ChatGPT – first signs of threat to advice firms?

28 June 2023

ChatGPT is posing an increasing threat to financial advisers, with more than two fifths (42%) of younger investors aged 18-34 already using the AI chatbot for advice, according to the findings from the Investor Index.

The Index, a survey conducted among 1,100 UK adults by campaign and brand agencies AML Group and The Nursery, also found that 73% of investors believe that ChatGPT could give reliable advice in the future, with over half (54%) of UK investors aged 65 plus agreeing.

While ChatGPT has attracted criticism and approval in equal measure, its popularity continues to grow. The chatbot currently has 100 million users, generating monthly website visits of 1.8 billion.

Robo advisers are also being used by UK investors to make financial decisions, the research found, with 46% stating that they are the future of advice and 34% stating that they would rather use a robo-adviser than a financial adviser.

Sarah Nunneley, senior strategist at AML Group, said: “While ChatGPT is currently not regulated, its perceived promise as a source of advice in the future across age groups is remarkable. This is most significant among younger investors, but you would be amiss to dismiss this group as ‘just kids’ – this can be people in their late 30s and 40s, with money to invest and confidence in their choices.

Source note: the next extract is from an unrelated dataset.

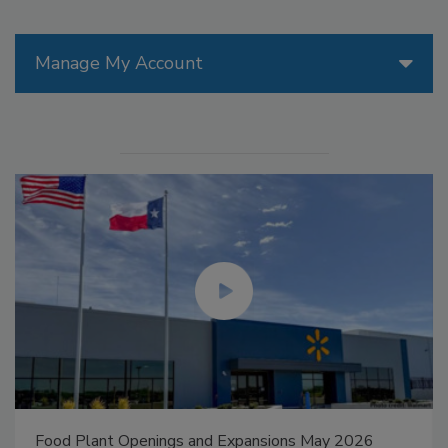
Manage My Account
Food Plant Openings and Expansions May 2026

“The new generation of investor is already here and they are looking at what is on offer, weighing up their options and it seems robo-advice and AI are coming up on top.”

The findings also showed that investors are more likely to rely on their own research, with 54% adopting this approach, up 11% on last year. Among those who have never paid for financial advice, 29% believe they can get all the information they need online.

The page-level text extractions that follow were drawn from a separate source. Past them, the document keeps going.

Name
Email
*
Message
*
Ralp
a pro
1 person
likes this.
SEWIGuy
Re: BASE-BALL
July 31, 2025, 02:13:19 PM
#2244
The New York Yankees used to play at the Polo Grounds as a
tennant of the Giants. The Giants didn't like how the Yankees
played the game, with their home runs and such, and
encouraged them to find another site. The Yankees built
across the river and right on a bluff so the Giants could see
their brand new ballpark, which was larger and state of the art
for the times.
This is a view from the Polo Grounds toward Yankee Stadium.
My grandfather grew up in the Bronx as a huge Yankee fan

The report also showed that investors are less focused on the ethical, environmental and social impact of their investments than they were 12 months ago. Just over a third (38%) of UK investors in this year’s study stated that ESG investments were important to them, down 6% year-on-year. There has also been a shift in prioritising those investments, with vegan-friendly investments dropping 16% to 22% and LGBTQ+ focused investments dropping 4%.

Pauline McGowan, head of strategy at The Nursery, commented: “The shift we’re seeing away from ESG priorities can be interpreted in several ways and will be an important trend to watch in the coming years. In qualitative sessions, younger investors told us that they wanted their investments to do good for the world but not at the expense of personal gain.”

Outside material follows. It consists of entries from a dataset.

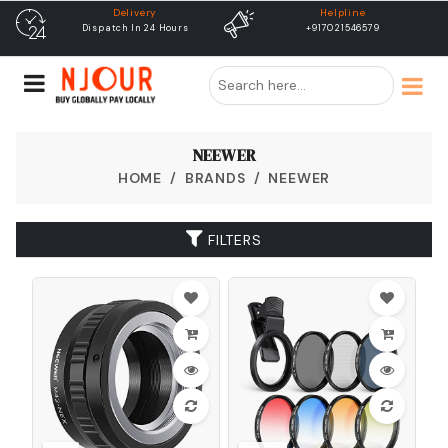
Helpline
free shipping
+917021546579
Free Shipping & Same Day
Dispatch
NEEWER
HOME
BRANDS
NEEWER
FILTERS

McGowan said areas of greatest interest were new green initiatives and future focused tech solutions like AI and robotics, while there was less belief in the likely return from areas such as vegan and LGBTQ+ friendly investments.

Christian Barnes, head of strategy at AML, added: “We’re seeing the cumulative effect of relentless bad news – pandemic, war, cost of living – in increasing investors’ belief in their ability to make investment decisions – be they prioritising away from ethical for now or simply minimising risk, adding high interest savings accounts or keeping their portfolios the same. Self-reliance is the new selfishness.”